Mom once told me you can see the true character of some folk come out at the reading of the will.
It’s being reported that former New York Doll Johnny Thunders’ children are having a rather nasty spat over his estate.
It’s surprising to me that this much noise is being made over Thunders. When I picked him and David Johansen up at what was then the Hilton Townhouse on Gervais Street in Columbia, SC and took them to the Avcom studio for an interview, Thunders was so quiet I thought he was like the shyest person in the history of rock and roll. At the time, Southern rock was huge in the South—the pioneering punk the Dolls were introducing to America—not so much. In the elevator, when I informed him and David that this leg of the New York Dolls tour had stepped over into the Allman Brothers Zone, a little gust from a laugh briefly pushed up strands of Thunders’ big dark hair, which was hanging over and concealing his eyes. Other than that very brief moment from Thunders, his head remained hung floorward, and he didn’t so much as utter a sound. It was obvious he was high on something—but then everyone else during that time was too. I didn’t have a clue, however, about what eventually would become his well-publicized heroin addiction.
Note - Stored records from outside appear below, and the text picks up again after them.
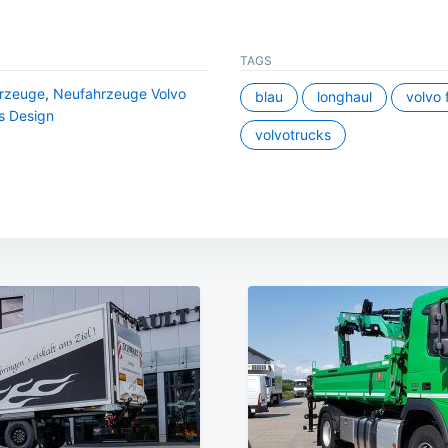
TAGS
rzeuge
,
Neufahrzeuge Volvo
blau
longhaul
volvo 
s Design
volvotrucks
ation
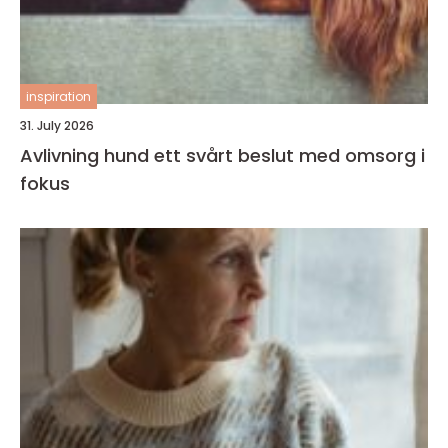
inspiration
31. July 2026
Avlivning hund ett svårt beslut med omsorg i
fokus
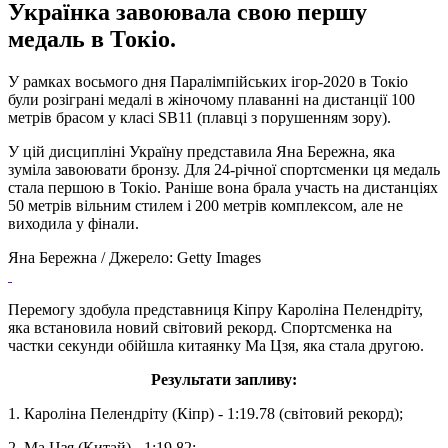
Українка завоювала свою першу
медаль в Токіо.
У рамках восьмого дня Паралімпійських ігор-2020 в Токіо
були розіграні медалі в жіночому плаванні на дистанції 100
метрів брасом у класі SB11 (плавці з порушенням зору).
У цій дисципліні Україну представила Яна Бережна, яка
зуміла завоювати бронзу. Для 24-річної спортсменки ця медаль
стала першою в Токіо. Раніше вона брала участь на дистанціях
50 метрів вільним стилем і 200 метрів комплексом, але не
виходила у фінали.
Яна Бережна / Джерело: Getty Images
Перемогу здобула представниця Кіпру Кароліна Пелендріту,
яка встановила новий світовий рекорд. Спортсменка на
частки секунди обійшла китаянку Ма Цзя, яка стала другою.
Результати запливу:
1. Кароліна Пелендріту (Кіпр) - 1:19.78 (світовий рекорд);
2. Ма Цзя (Китай) - 1:19.82;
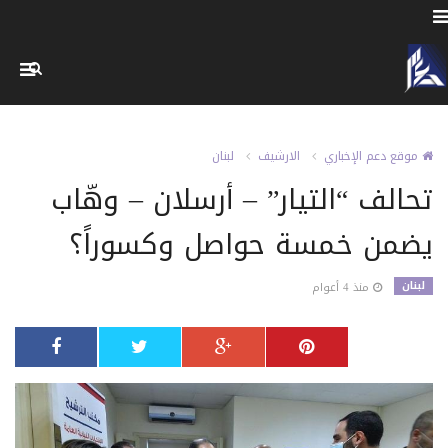
موقع دعم الإخباري
الارشيف
لبنان
تحالف “التيار” – أرسلان – وهّاب
يضمن خمسة حواصل وكسوراً؟
لبنان
منذ 4 أعوام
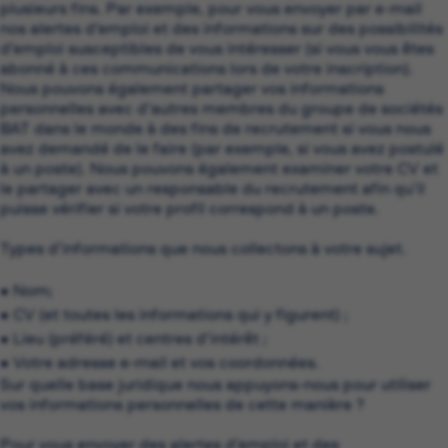
plusieurs fins. Par exemple, pour vous envoyer par e-mail
nos alertes d’emploi et des informations sur des possibilités
d’emploi susceptibles de vous intéresser (si vous vous êtes
abonné à ces communications lors de votre inscription).
Nous pouvons également partager vos informations
personnelles avec d’autres membres du groupe de sociétés
BAT dans le monde à des fins de recrutement si vous nous
avez demandé de le faire (par exemple, si vous avez postulé
à un poste). Nous pouvons également examiner votre CV et
le partager avec un responsable du recrutement afin qu’il
puisse vérifier si votre profil correspond à un poste.
Types d’informations que nous collectons à votre sujet.
• Nom;
• CV (et toutes les informations qui y figurent) ;
• Lieu (préféré) et centres d’intérêt ;
• Votre adresse e-mail et vos coordonnées.
Sur quelle base juridique nous appuyons-nous pour utiliser
vos informations personnelles de cette manière ?
Pour vous envoyer des alertes d’emploi et des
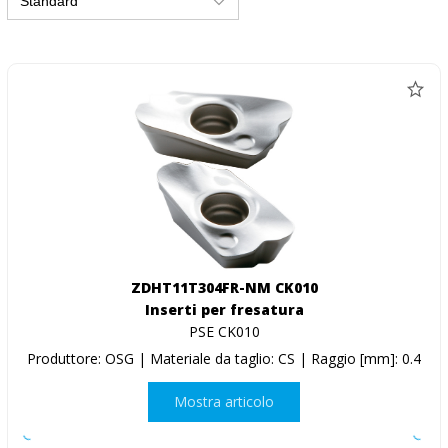
ZDHT11T304FR-NM CK010
Inserti per fresatura
PSE CK010
Produttore: OSG | Materiale da taglio: CS | Raggio [mm]: 0.4
Mostra articolo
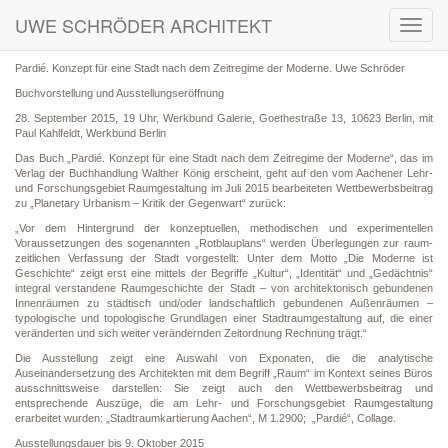
UWE SCHRÖDER ARCHITEKT
Toggl
navig
Pardié. Konzept für eine Stadt nach dem Zeitregime der Moderne. Uwe Schröder
Buchvorstellung und Ausstellungseröffnung
28. September 2015, 19 Uhr, Werkbund Galerie, Goethestraße 13, 10623 Berlin, mit
Paul Kahlfeldt, Werkbund Berlin
Das Buch „Pardié. Konzept für eine Stadt nach dem Zeitregime der Moderne“, das im
Verlag der Buchhandlung Walther König erscheint, geht auf den vom Aachener Lehr-
und Forschungsgebiet Raumgestaltung im Juli 2015 bearbeiteten Wettbewerbsbeitrag
zu „Planetary Urbanism – Kritik der Gegenwart“ zurück:
„Vor dem Hintergrund der konzeptuellen, methodischen und experimentellen
Voraussetzungen des sogenannten „Rotblauplans“ werden Überlegungen zur raum-
zeitlichen Verfassung der Stadt vorgestellt: Unter dem Motto „Die Moderne ist
Geschichte“ zeigt erst eine mittels der Begriffe „Kultur“, „Identität“ und „Gedächtnis“
integral verstandene Raumgeschichte der Stadt – von architektonisch gebundenen
Innenräumen zu städtisch und/oder landschaftlich gebundenen Außenräumen –
typologische und topologische Grundlagen einer Stadtraumgestaltung auf, die einer
veränderten und sich weiter verändernden Zeitordnung Rechnung trägt.“
Die Ausstellung zeigt eine Auswahl von Exponaten, die die analytische
Auseinandersetzung des Architekten mit dem Begriff „Raum“ im Kontext seines Büros
ausschnittsweise darstellen: Sie zeigt auch den Wettbewerbsbeitrag und
entsprechende Auszüge, die am Lehr- und Forschungsgebiet Raumgestaltung
erarbeitet wurden: „Stadtraumkartierung Aachen“, M 1.2900; „Pardié“, Collage.
Ausstellungsdauer bis 9. Oktober 2015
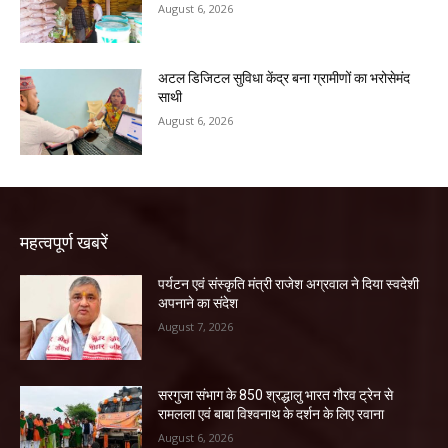
August 6, 2026
अटल डिजिटल सुविधा केंद्र बना ग्रामीणों का भरोसेमंद
साथी
August 6, 2026
महत्वपूर्ण खबरें
पर्यटन एवं संस्कृति मंत्री राजेश अग्रवाल ने दिया स्वदेशी
अपनाने का संदेश
August 7, 2026
सरगुजा संभाग के 850 श्रद्धालु भारत गौरव ट्रेन से
रामलला एवं बाबा विश्वनाथ के दर्शन के लिए रवाना
August 6, 2026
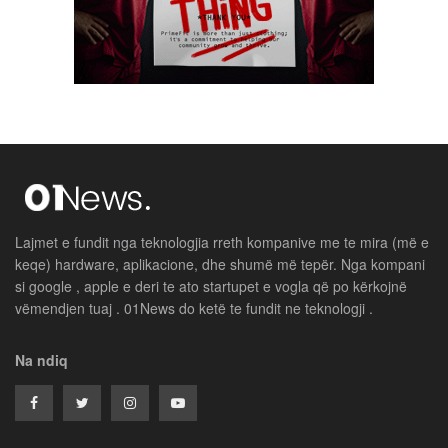
Lajmet e fundit nga teknologjia rreth kompanive me te mira (më e
keqe) hardware, aplikacione, dhe shumë më tepër. Nga kompani
si google , apple e deri te ato startupet e vogla që po kërkojnë
vëmendjen tuaj . 01News do ketë te fundit ne teknologji .
Na ndiq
Thunders died in a New Orleans hotel in 1991, in what has been described as “mysterious circumstances” by some sources, and a methadone overdose by others. Without a will, the court appointed his sister as the administrator of his estate, a responsibility that included managing the $4,000 he left behind, which she took seriously, eventually investing into a nice little inheritance of several hundred thousand dollars.
Twice a year, Thunders’ daughter, from an alleged Swedish groupie, and his two sons, from an estranged wife, received payments from the inheritance fund until his sister passed away in 2009.
His half-Swedish daughter was set to take over as administrator when the sons of Thunder sued for control. Deals were attempted between pairs of the three. Enter more lawyers. Settlements proposed abounded.
It’s not the best of timing either. So happens The Dolls’ hit “Personality Crisis” recently landed at No. 271 on Rolling Stone’s 500 Greatest Songs of All Time list — an opportunity for a savvy administrator to perhaps get in there and take Thunders’ estate to the next level.